L'esempio eclatante sono i due singoli. “C'eravamo tanto sbagliati” contiene sei minuti di invettive che mandano tutti affanculo (vi ricorda qualcosa?): “Chi non ha mai colpa, chi lo chiede l'Europa, chi giudica e non viene mai giudicato, chi dice all'estero si sta meglio e lo trovi sempre qui a lamentarsi, chi si rifà il sorriso e vince le elezioni, a chi va tutto bene, sempre tutto bene, sempre solo bene” e così via. E' originale? No. E' interessante? No. E' semplice? Si. Funziona e ti si appiccica in testa anche se è l'ultima cosa che vorresti al mondo? Si. “Questo è un grande paese”, secondo singolo con la partecipazione di Piotta e di Max Collini degli Offlaga Disco Pax. Tappeto pop sintetico e via: “Da noi, tutte le strade portano alle larghe intese, tutte le strade portano all'Europa, tutte le strade portano affanculo; Vieni da noi, l'Italia è una repubblica fondata sulla Germania; avete chiesto cambiamento? mi spiace, oggi serviamo solo merda...Se magna bè, se beve bè, si sta yeah yeah”.

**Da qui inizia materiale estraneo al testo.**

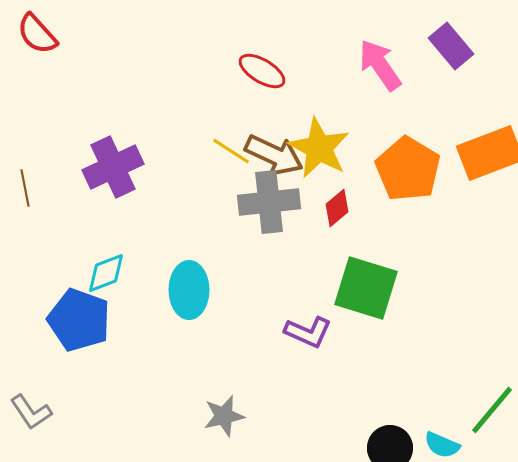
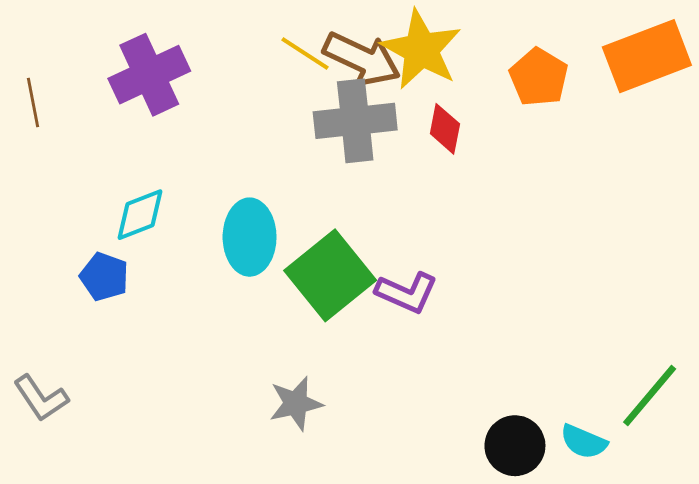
orange pentagon: (408, 169) -> (539, 77), size x0.7
red diamond: (337, 208) -> (445, 129), turned -39
green square: (366, 288) -> (330, 275), moved, turned 34
blue pentagon: (79, 320) -> (104, 277), size x0.6

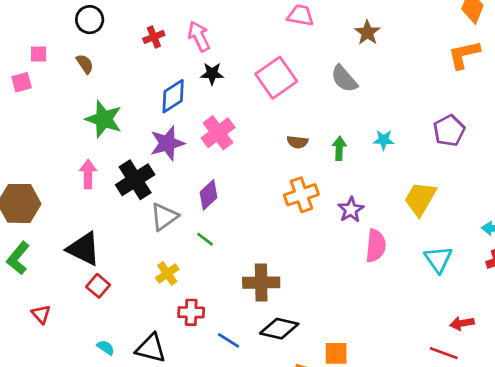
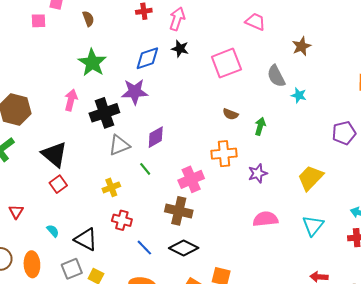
pink arrow: (199, 36) -> (177, 19), turned 30
pink cross: (218, 133) -> (191, 179), moved
cyan star: (384, 140) -> (299, 95), moved
pink semicircle: (376, 246) -> (265, 219), moved, turned -115
red triangle: (41, 314) -> (16, 212), moved

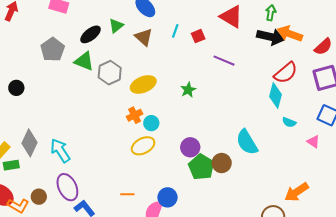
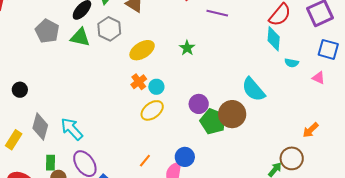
gray hexagon: (110, 73) -> (109, 29), moved
black circle: (16, 88) -> (20, 90), moved
brown circle: (222, 163) -> (232, 114), size x1.4
green rectangle: (11, 165) -> (51, 163), moved, turned -70
orange arrow: (297, 192) -> (311, 130), size x0.7
orange line: (127, 194) -> (145, 161), turned -40

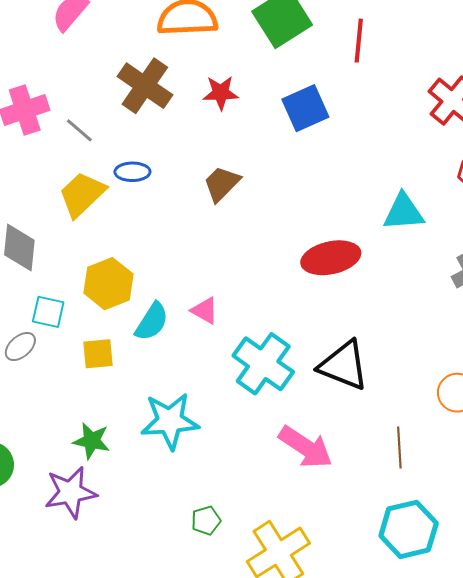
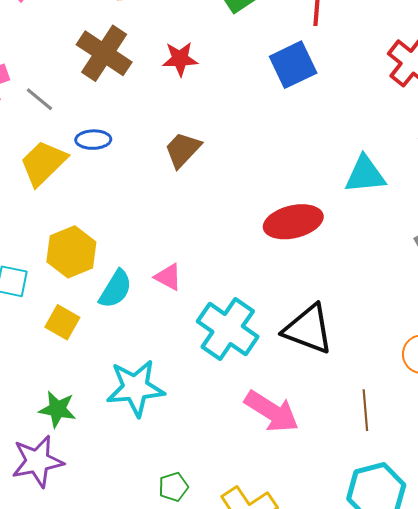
blue square: (305, 108) -> (293, 65), moved
yellow square: (98, 354) -> (62, 322), turned 36

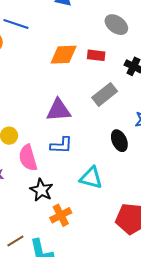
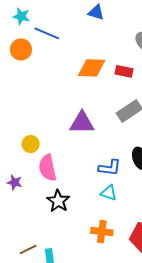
blue L-shape: (61, 145) -> (110, 168), moved
cyan triangle: (91, 178) -> (109, 193), size x0.7
orange cross: (61, 215) -> (102, 232), moved, turned 30

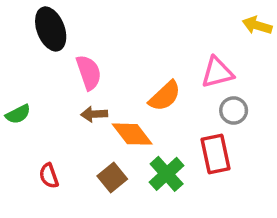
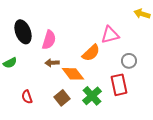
black ellipse: (51, 29) -> (23, 32), moved
pink semicircle: (89, 72) -> (49, 40), turned 36
pink triangle: (217, 72) -> (110, 35), moved

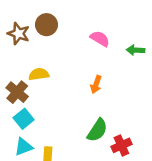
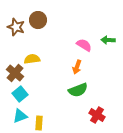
pink semicircle: (100, 39) -> (84, 45), moved
green semicircle: (97, 130) -> (78, 90), moved, turned 36
red cross: (121, 145) -> (97, 115), turned -35

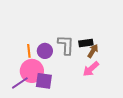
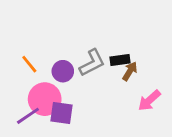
gray L-shape: (66, 45) -> (92, 63), turned 60
orange line: (29, 51) -> (29, 64), moved, turned -32
pink arrow: (91, 69) -> (149, 100), moved

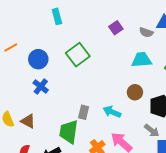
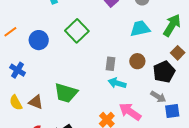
blue cross: (41, 86) -> (18, 70), moved
gray rectangle: (84, 112) -> (110, 64), moved
green trapezoid: (69, 132) -> (66, 93), moved, turned -75

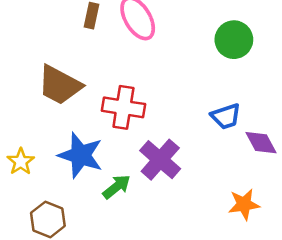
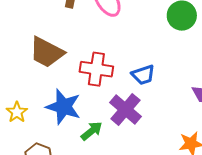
blue trapezoid: (226, 116) -> (143, 75), moved

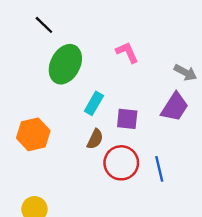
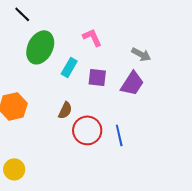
cyan rectangle: (94, 103) -> (69, 67), moved
purple square: (127, 119) -> (97, 77), moved

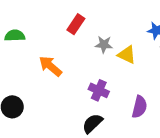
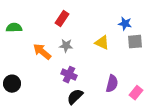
gray star: (104, 45) -> (66, 46), moved
purple cross: (99, 90) -> (69, 75), moved

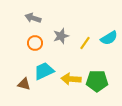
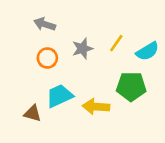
yellow line: (85, 43) -> (116, 43), moved
green pentagon: (97, 81) -> (131, 86), moved

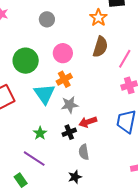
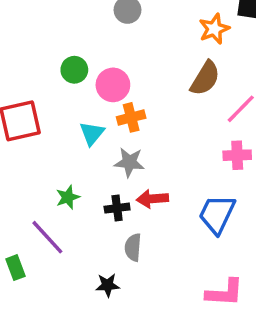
pink circle: (63, 53) -> (113, 85), moved
green circle: (26, 61) -> (74, 70), size x0.6
cyan triangle: (44, 94) -> (92, 133), size x0.7

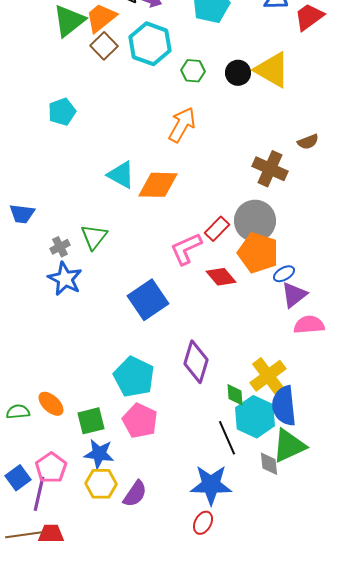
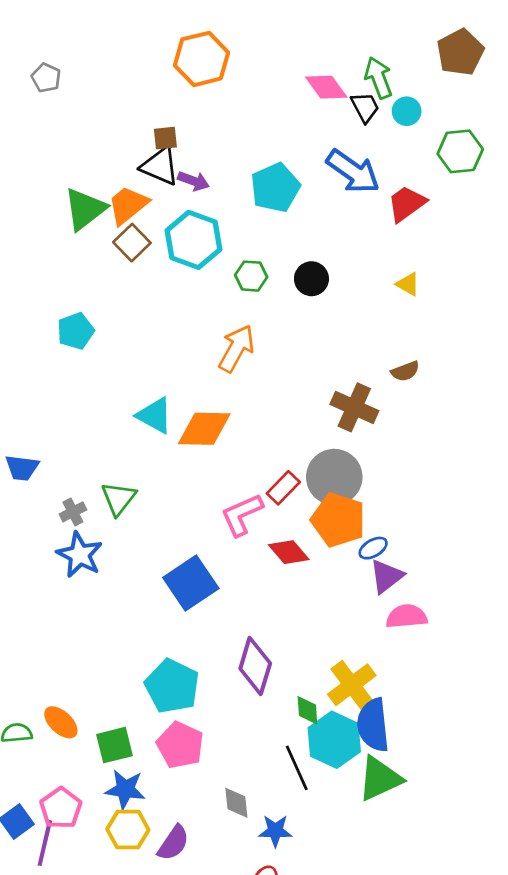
yellow triangle: (272, 70) -> (408, 284), moved, size x0.5
gray diamond: (269, 464) -> (236, 803), moved
blue star: (211, 485) -> (275, 831), size x0.6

E' originale? No. E' interessante? No. E' semplice? Si. Funziona e ti si appiccica in testa anche se è l'ultima cosa che vorresti al mondo? Si. Ci sono ancora brani no-sense come “Piccoli incendiari non crescono” e “Forse più tardi un mango adesso”, oppure “Te per canzone scritto ho” che fa il verso (ironicamente) a Vasco Rossi, ed una riuscita “Linea 30” che omaggia però troppo chiaramente lo stile minimale/spoken degli stessi Offlaga Disco Pax.

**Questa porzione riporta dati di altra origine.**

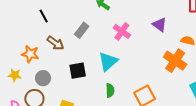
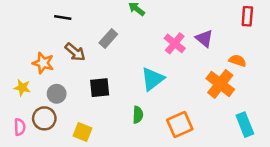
black line: (44, 16) -> (63, 18), turned -56
pink cross: (122, 31) -> (175, 43), moved
cyan triangle: (108, 61) -> (153, 79), moved

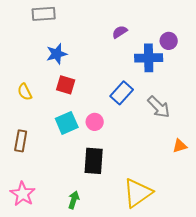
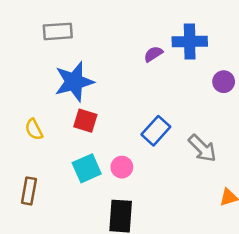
purple circle: (169, 41) -> (224, 82), moved
blue star: (57, 54) -> (74, 82), size x1.5
blue cross: (149, 58) -> (190, 41), moved

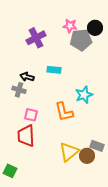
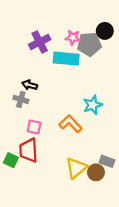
pink star: (70, 26) -> (73, 38), moved
cyan rectangle: (54, 70) -> (66, 59), moved, size x1.6
orange L-shape: (64, 112) -> (71, 124), turned 150
green square: (10, 171) -> (11, 160), moved

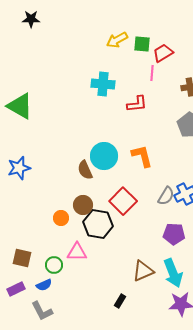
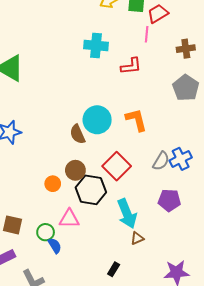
brown triangle: (143, 271) -> (137, 238), size x0.6
cyan arrow: (173, 273) -> (127, 214), moved
blue semicircle: (44, 285) -> (55, 246), moved, turned -98

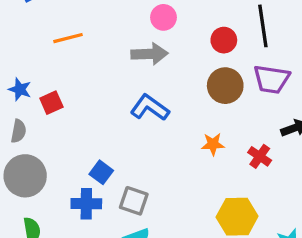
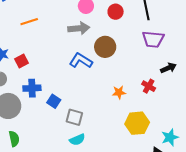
red circle: (224, 40) -> (116, 12), moved
brown circle: (225, 86) -> (105, 47), moved
orange star: (213, 144) -> (119, 92), moved
blue cross: (86, 204) -> (32, 88), moved

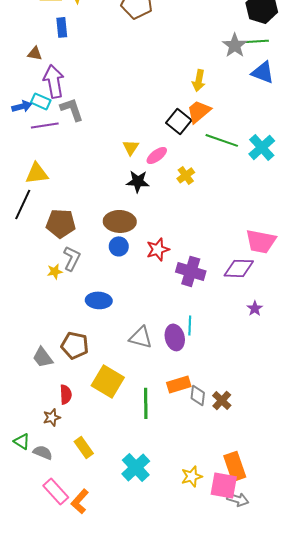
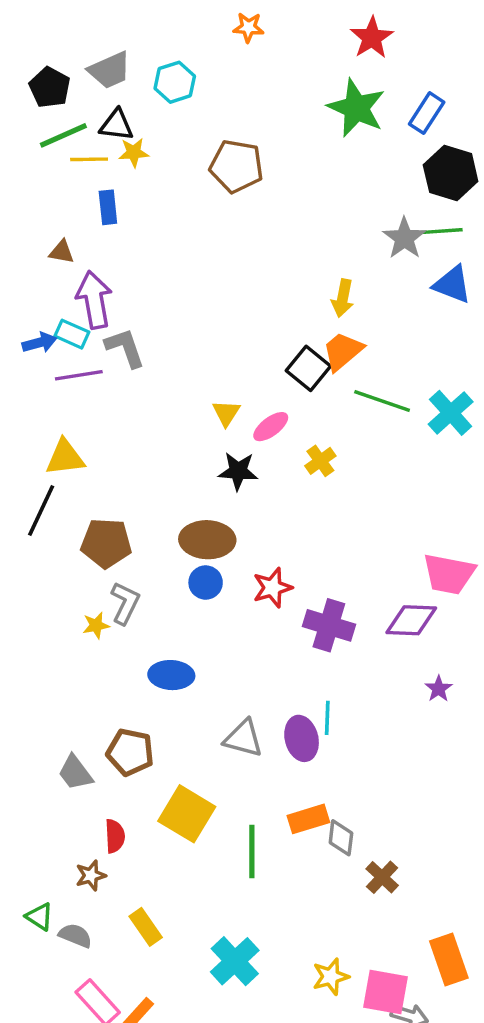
brown cross: (222, 400) -> (382, 877), moved
orange rectangle: (235, 466) -> (449, 959), moved

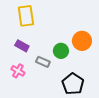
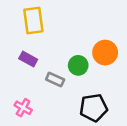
pink cross: (18, 71) -> (23, 108), moved
black pentagon: (73, 84) -> (94, 108), turned 30

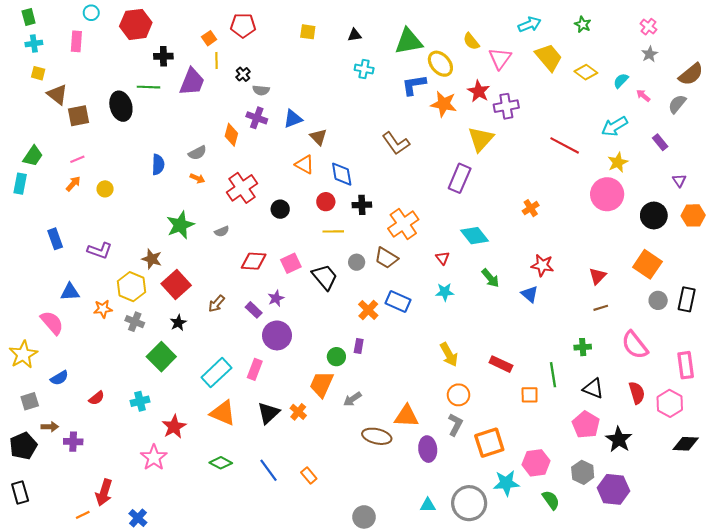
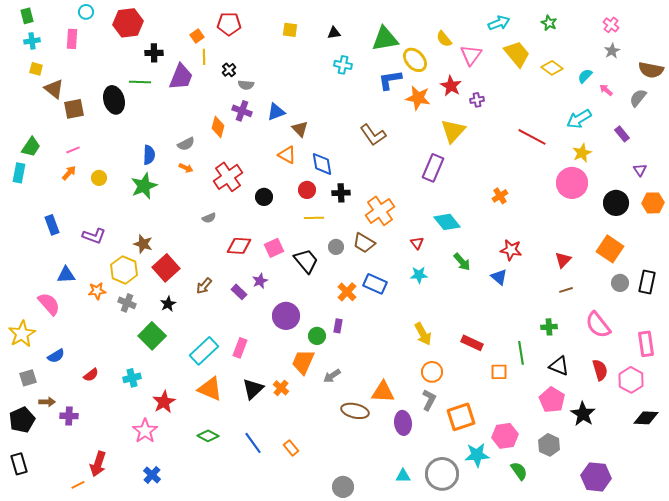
brown semicircle: (691, 74) -> (651, 70), turned 50
purple cross: (506, 106) -> (477, 100), size x0.6
green star: (180, 225) -> (144, 186), moved
purple circle: (277, 335) -> (286, 316), moved
purple hexagon: (613, 489) -> (596, 477), moved
blue cross: (138, 518) -> (152, 475), moved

Poi invece c'è un pezzo come “Il sulografo e la principessa ballerina” dove il tappeto elettronico è di alto livello e sfiora l'IDM ed anche il testo è più ricercato, intimo e sincero: “Sembravo lo stesso di quando bambino aggrappato alle nuvole chiedevo un passaggio per un mondo fragile, invece rimango incollato ai tuoi occhi inediti” oppure “I fari che mi tornano a scaldare in mancanza, la tua mancanza, che gli altri tornano a guardare me che non so più cosa cantare... davvero”. Ecco, questo dovrebbe e potrebbe essere il primo tassello di un nuovo percorso, più maturo probabilmente, che Lo Stato dovrà inevitabilmente cercare per il futuro prossimo. Lodo e soci sono furbissimi nel difendersi dalle critiche con ironia e molto bravi nella comunicazione, fattore oggigiorno imprescindibile per chiunque voglia ambire a fare qualcosa nella musica (e non solo). I ragazzi de Lo Stato Sociale hanno capito come vincere (e di questo gliene va dato atto) con una formula semplice e popolare. E ne sono consapevoli, perché ci fanno, non ci sono. Però dire che “L'Italia peggiore” è un disco che artisticamente contiene davvero troppi pochi spunti interessanti per essere promosso, non è un reato e non è nemmeno snob. Sono convinto che Lo Stato Sociale in futuro può arrivare a trovare un compromesso tra le canzonette (come furbescamente la band definisce i propri brani, come dire: noi vi avevamo avvisato, che volete?) e qualcosa di più elaborato e ricercato. E sono convinto che lo sanno benissimo anche loro. Intanto rimandati a settembre... asini!